-- STORED DATA follows --

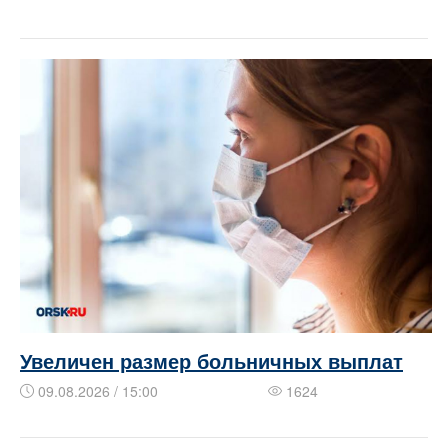
Увеличен размер больничных выплат
09.08.2026 / 15:00
1624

-- STORED DATA concluded --

When you retype the listing above, keep each line exactly as written and drop the pictures.

Увеличен размер больничных выплат
09.08.2026 / 15:00
1624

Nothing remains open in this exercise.